◆ **THE PROBLEM**
Work through the records that follow and return each line containing the word "Bezirksjägertag".

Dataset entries
****************

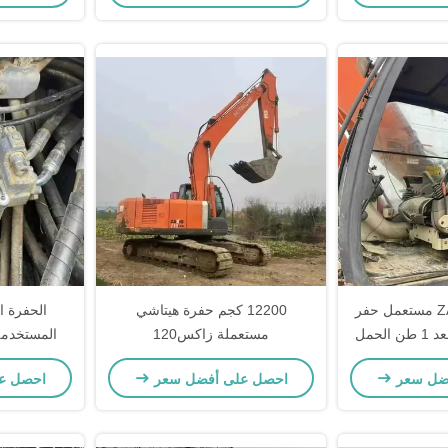
هيتاشي ZAXIS 120 مستعمل حفر
12200 كجم حفرة هيتاشي
الحفرة ال
الحفر التحكم عن بعد 1 طن الحمل
مستعملة زاكس120
ء
الحفرة الهيد
ضل سعر
احصل على أفضل سعر
احصل ع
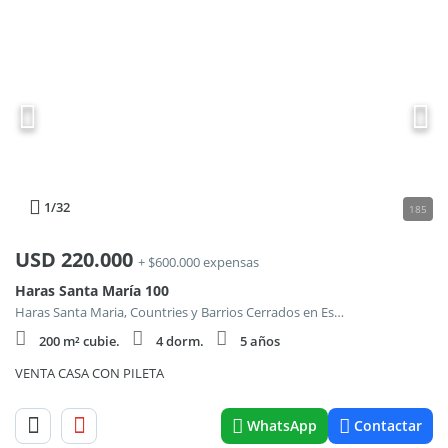
1
/32
185
USD
220.000
+ $600.000 expensas
Haras Santa María 100
Haras Santa Maria, Countries y Barrios Cerrados en Escobar
200 m² cubie.
4 dorm.
5 años
VENTA CASA CON PILETA
WhatsApp
Contactar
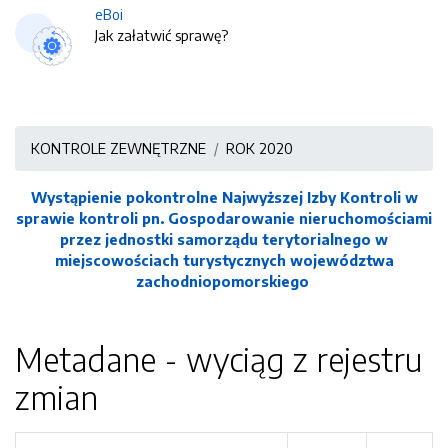
eBoi
Jak załatwić sprawę?
KONTROLE ZEWNĘTRZNE
ROK 2020
Wystąpienie pokontrolne Najwyższej Izby Kontroli w
sprawie kontroli pn. Gospodarowanie nieruchomościami
przez jednostki samorządu terytorialnego w
miejscowościach turystycznych województwa
zachodniopomorskiego
Metadane - wyciąg z rejestru
zmian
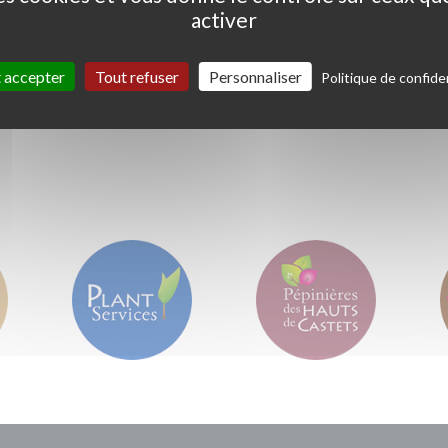
activer
Ceanothus thyrs. 'Skylark'
Coprosma kirkii '
Variegata'
 accepter
Tout refuser
Personnaliser
Politique de confiden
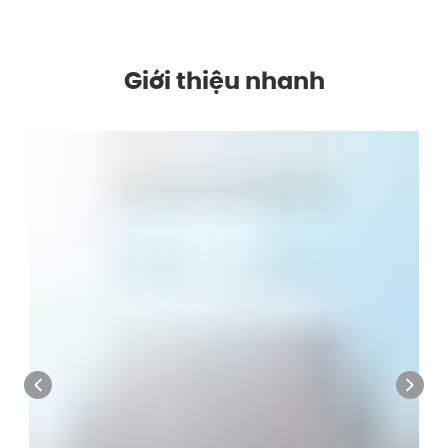
Giới thiệu nhanh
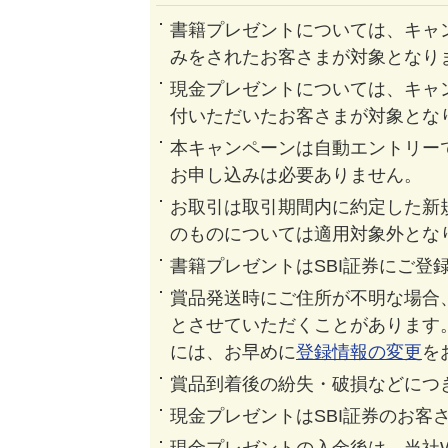
書籍プレゼントについては、キャ
みをされたお客さまが対象となり
現金プレゼントについては、キャ
付いただいたお客さまが対象とな
本キャンペーンは自動エントリー
お申し込みは必要ありません。
お取引は取引期間内に約定した新
のものについては適用対象外とな
書籍プレゼントはSBI証券にご登
賞品発送時にご住所が不明な場合
とさせていただくことがあります
には、お早めに
登録情報の変更
を
賞品到着後の紛失・破損などにつ
現金プレゼントはSBI証券のお客
現金プレゼントの入金後は、当社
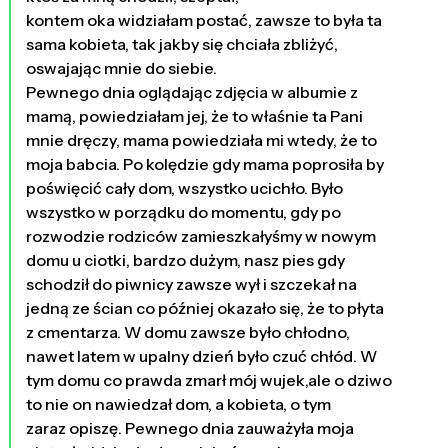
kontem oka widziałam postać, zawsze to była ta
sama kobieta, tak jakby się chciała zbliżyć,
oswajając mnie do siebie.
Pewnego dnia oglądając zdjęcia w albumie z
mamą, powiedziałam jej, że to właśnie ta Pani
mnie dręczy, mama powiedziała mi wtedy, że to
moja babcia. Po kolędzie gdy mama poprosiła by
poświęcić cały dom, wszystko ucichło. Było
wszystko w porządku do momentu, gdy po
rozwodzie rodziców zamieszkałyśmy w nowym
domu u ciotki, bardzo dużym, nasz pies gdy
schodził do piwnicy zawsze wył i szczekał na
jedną ze ścian co później okazało się, że to płyta
z cmentarza. W domu zawsze było chłodno,
nawet latem w upalny dzień było czuć chłód. W
tym domu co prawda zmarł mój wujek,ale o dziwo
to nie on nawiedzał dom, a kobieta, o tym
zaraz opiszę. Pewnego dnia zauważyła moja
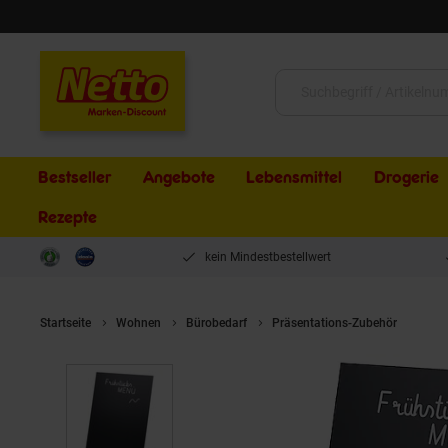
Schließen
Suche:
Bestseller
Angebote
Lebensmittel
Drogerie
Rezepte
kein Mindestbestellwert
Startseite
Wohnen
Bürobedarf
Präsentations-Zubehör
HMF 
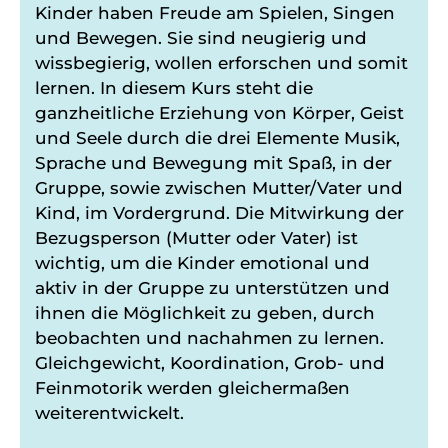
Kinder haben Freude am Spielen, Singen
und Bewegen. Sie sind neugierig und
wissbegierig, wollen erforschen und somit
lernen. In diesem Kurs steht die
ganzheitliche Erziehung von Körper, Geist
und Seele durch die drei Elemente Musik,
Sprache und Bewegung mit Spaß, in der
Gruppe, sowie zwischen Mutter/Vater und
Kind, im Vordergrund. Die Mitwirkung der
Bezugsperson (Mutter oder Vater) ist
wichtig, um die Kinder emotional und
aktiv in der Gruppe zu unterstützen und
ihnen die Möglichkeit zu geben, durch
beobachten und nachahmen zu lernen.
Gleichgewicht, Koordination, Grob- und
Feinmotorik werden gleichermaßen
weiterentwickelt.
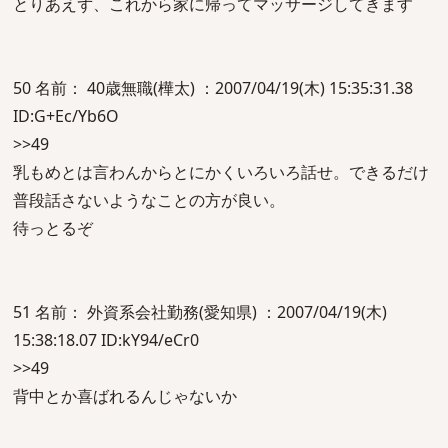
とりあえず、これから家に帰ってマッサージしてきます
50 名前： 40歳無職(樺太) ：2007/04/19(木) 15:35:31.38
ID:G+Ec/Yb6O
>>49
乳もめとは言わんからとにかくいろいろ話せ。できるだけ
普段話さないようなことの方が良い。
待っとるぞ
51 名前： 外資系会社勤務(愛知県) ：2007/04/19(木)
15:38:18.07 ID:kY94/eCr0
>>49
背中とか喜ばれるんじゃないか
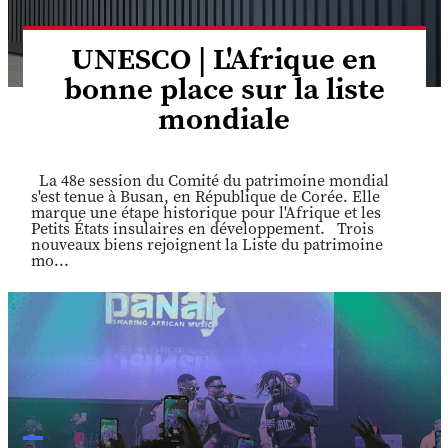
UNESCO | L'Afrique en
bonne place sur la liste
mondiale
La 48e session du Comité du patrimoine mondial
s'est tenue à Busan, en République de Corée. Elle
marque une étape historique pour l'Afrique et les
Petits États insulaires en développement. Trois
nouveaux biens rejoignent la Liste du patrimoine
mo...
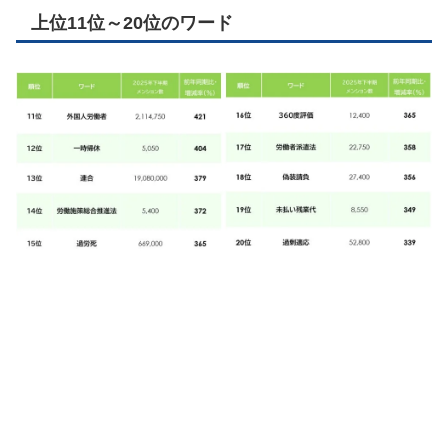
上位11位～20位のワード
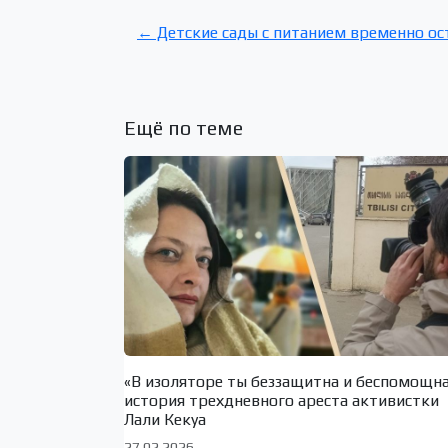
← Детские сады с питанием временно ос
Ещё по теме
«В изоляторе ты беззащитна и беспомощн
история трехдневного ареста активистки
Лали Кекуа
27.02.2026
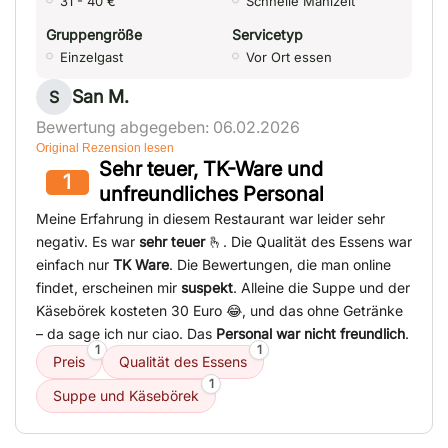
31 - 40 €
Schnelle Mahlzeit
Gruppengröße
Servicetyp
Einzelgast
Vor Ort essen
San M.
S
Bewertung abgegeben: 06.02.2026
Original Rezension lesen
Sehr teuer, TK-Ware und
1
unfreundliches Personal
Meine Erfahrung in diesem Restaurant war leider sehr
negativ. Es war
sehr teuer
🫰. Die Qualität des Essens war
einfach nur
TK Ware
. Die Bewertungen, die man online
findet, erscheinen mir
suspekt
. Alleine die Suppe und der
Käsebörek kosteten 30 Euro 😂, und das ohne Getränke
– da sage ich nur ciao. Das
Personal war nicht freundlich
.
1
1
Preis
Qualität des Essens
1
Suppe und Käsebörek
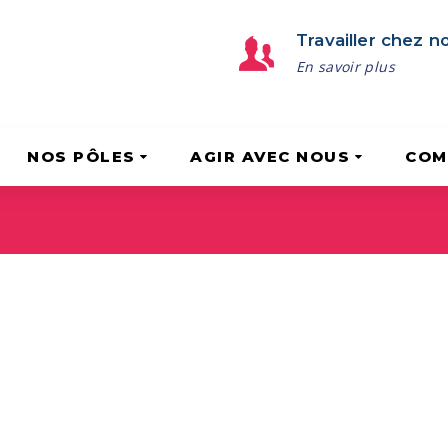
Travailler chez n
En savoir plus
NOS PÔLES
AGIR AVEC NOUS
COM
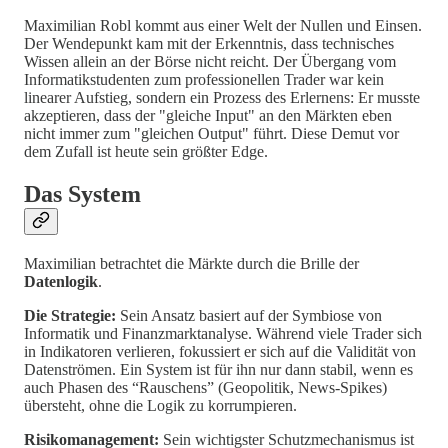
Maximilian Robl kommt aus einer Welt der Nullen und Einsen.
Der Wendepunkt kam mit der Erkenntnis, dass technisches
Wissen allein an der Börse nicht reicht. Der Übergang vom
Informatikstudenten zum professionellen Trader war kein
linearer Aufstieg, sondern ein Prozess des Erlernens: Er musste
akzeptieren, dass der "gleiche Input" an den Märkten eben
nicht immer zum "gleichen Output" führt. Diese Demut vor
dem Zufall ist heute sein größter Edge.
Das System
Maximilian betrachtet die Märkte durch die Brille der
Datenlogik
.
Die Strategie:
Sein Ansatz basiert auf der Symbiose von
Informatik und Finanzmarktanalyse. Während viele Trader sich
in Indikatoren verlieren, fokussiert er sich auf die Validität von
Datenströmen. Ein System ist für ihn nur dann stabil, wenn es
auch Phasen des “Rauschens” (Geopolitik, News-Spikes)
übersteht, ohne die Logik zu korrumpieren.
Risikomanagement:
Sein wichtigster Schutzmechanismus ist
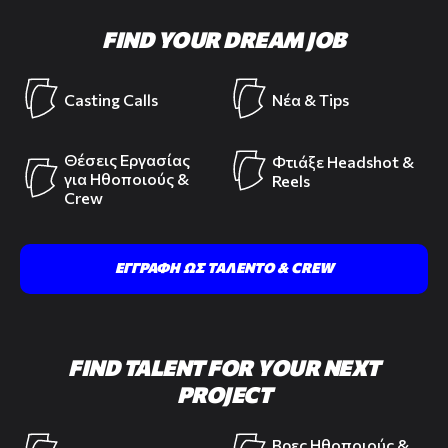
FIND YOUR DREAM JOB
Casting Calls
Νέα & Tips
Θέσεις Εργασίας
Φτιάξε Headshot &
για Ηθοποιούς &
Reels
Crew
ΕΓΓΡΑΦΗ ΩΣ ΤΑΛΕΝΤΟ & CREW
FIND TALENT FOR YOUR NEXT
PROJECT
Βρες Ηθοποιούς &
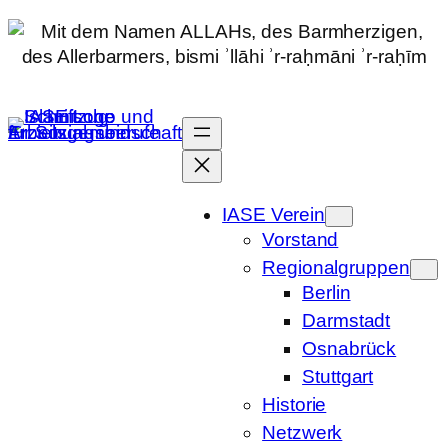
Zum
Inhalt
springen
IASE Verein
Vorstand
Regionalgruppen
Berlin
Darmstadt
Osnabrück
Stuttgart
Historie
Netzwerk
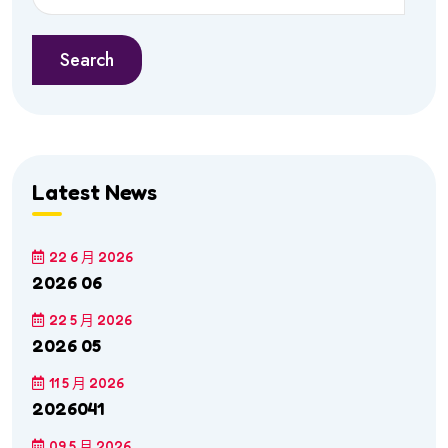
Search
Latest News
22 6 月 2026
2026 06
22 5 月 2026
2026 05
11 5 月 2026
2026041
09 5 月 2026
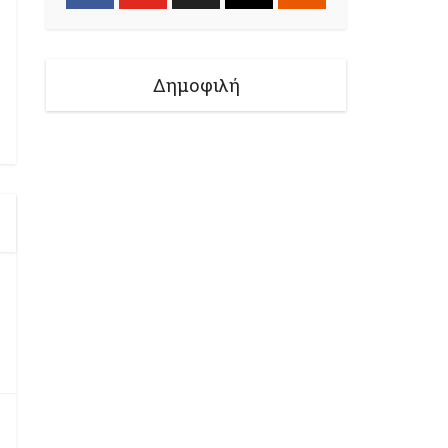
Δημοφιλή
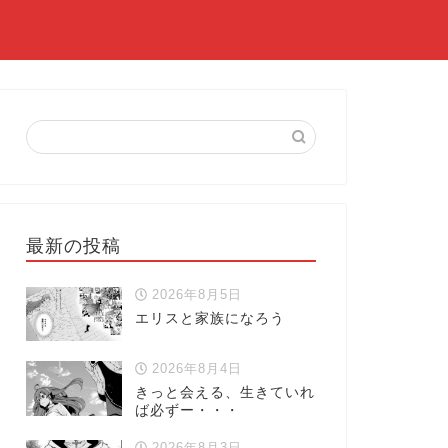
最新の投稿
2026年8月5日
エリスと家族になろう
2026年8月4日
きっと会える、生きていれ
ば必ずー・・・
2026年8月3日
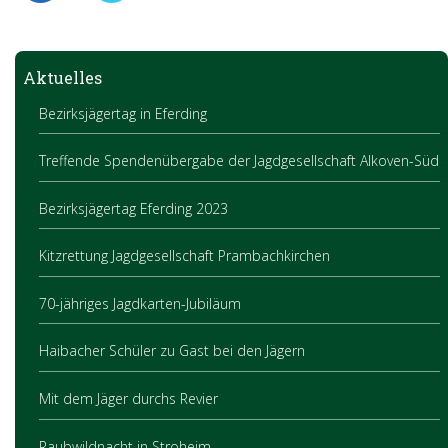
Aktuelles
Bezirksjägertag in Eferding
Treffende Spendenübergabe der Jagdgesellschaft Alkoven-Süd
Bezirksjägertag Eferding 2023
Kitzrettung Jagdgesellschaft Prambachkirchen
70-jähriges Jagdkarten-Jubiläum
Haibacher Schüler zu Gast bei den Jägern
Mit dem Jäger durchs Revier
Raubwildnacht in Stroheim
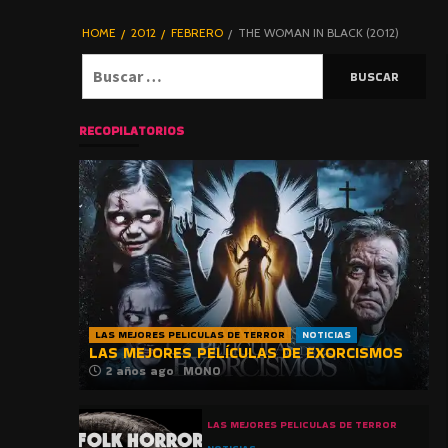
DE TERROR |
BLOGHORROR
HOME
2012
FEBRERO
THE WOMAN IN BLACK (2012)
⋆
Buscar:
RECOPILATORIOS
LAS MEJORES PELICULAS DE TERROR
NOTICIAS
LAS MEJORES PELÍCULAS DE EXORCISMOS
2 años ago
MONO
LAS MEJORES PELICULAS DE TERROR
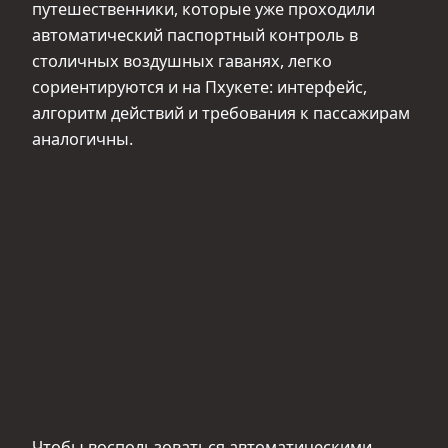
путешественники, которые уже проходили
автоматический паспортный контроль в
столичных воздушных гаванях, легко
сориентируются и на Пхукете: интерфейс,
алгоритм действий и требования к пассажирам
аналогичны.
Чтобы воспользоваться автоматическими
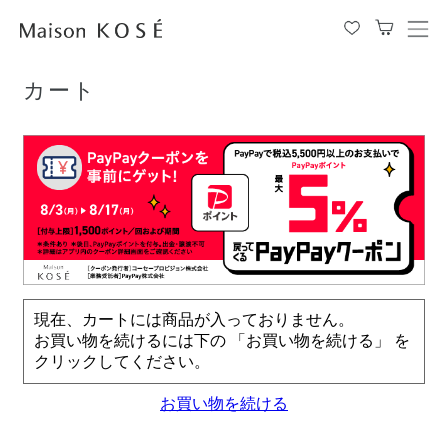
TOP
カート
メ
ニ
ュ
カート
ー
を
開
閉
す
る
現在、カートには商品が入っておりません。
お買い物を続けるには下の 「お買い物を続ける」 を
クリックしてください。
お買い物を続ける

****************

◆ **SOLUTION TO THE PROBLEM**
Bezirksjägertag in Eferding
Bezirksjägertag Eferding 2023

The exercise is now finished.